### Exercise goal:
Once the line with "revestimiento de oro de" is found in the entries below, repeat it and each following line exactly, up to and including the line with "e la joyería". Add no other lines.
---------- The records ----------
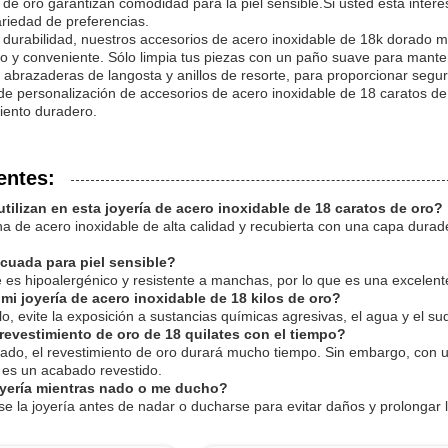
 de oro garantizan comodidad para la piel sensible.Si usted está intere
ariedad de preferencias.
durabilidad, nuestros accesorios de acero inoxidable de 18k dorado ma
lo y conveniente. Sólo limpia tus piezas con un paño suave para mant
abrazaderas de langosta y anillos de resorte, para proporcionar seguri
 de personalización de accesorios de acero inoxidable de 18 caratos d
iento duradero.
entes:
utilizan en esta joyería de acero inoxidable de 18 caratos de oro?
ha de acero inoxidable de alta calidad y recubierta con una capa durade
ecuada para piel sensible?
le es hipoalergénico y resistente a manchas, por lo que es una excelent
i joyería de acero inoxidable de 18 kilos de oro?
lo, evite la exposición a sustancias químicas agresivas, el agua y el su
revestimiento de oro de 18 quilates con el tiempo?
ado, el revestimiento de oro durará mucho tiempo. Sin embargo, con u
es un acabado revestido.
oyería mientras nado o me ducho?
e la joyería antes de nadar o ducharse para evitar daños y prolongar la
----------
---------- The records ----------
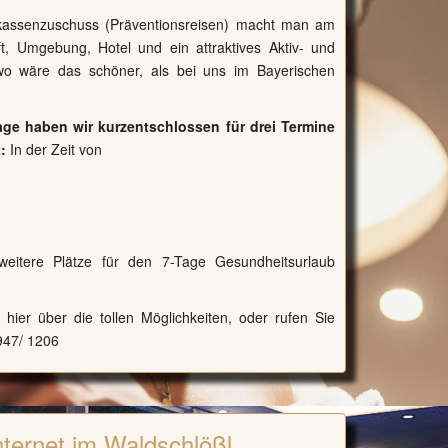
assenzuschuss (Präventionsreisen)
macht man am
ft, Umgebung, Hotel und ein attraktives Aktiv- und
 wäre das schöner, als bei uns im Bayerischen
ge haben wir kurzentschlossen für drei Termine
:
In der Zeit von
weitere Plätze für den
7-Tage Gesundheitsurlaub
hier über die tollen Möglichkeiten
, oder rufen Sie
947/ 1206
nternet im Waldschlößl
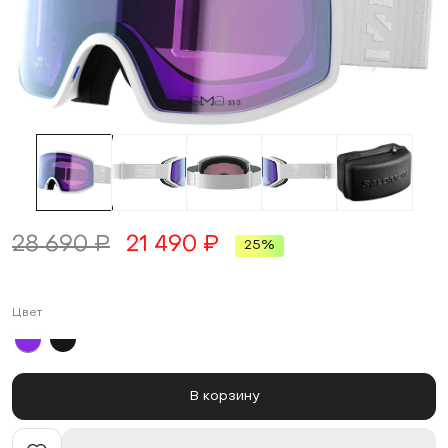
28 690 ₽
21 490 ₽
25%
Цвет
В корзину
----------
### Response to this task:
revestimiento de oro de 18 quilates con el tiempo?
ado, el revestimiento de oro durará mucho tiempo. Sin embargo, con u
es un acabado revestido.
oyería mientras nado o me ducho?
e la joyería antes de nadar o ducharse para evitar daños y prolongar la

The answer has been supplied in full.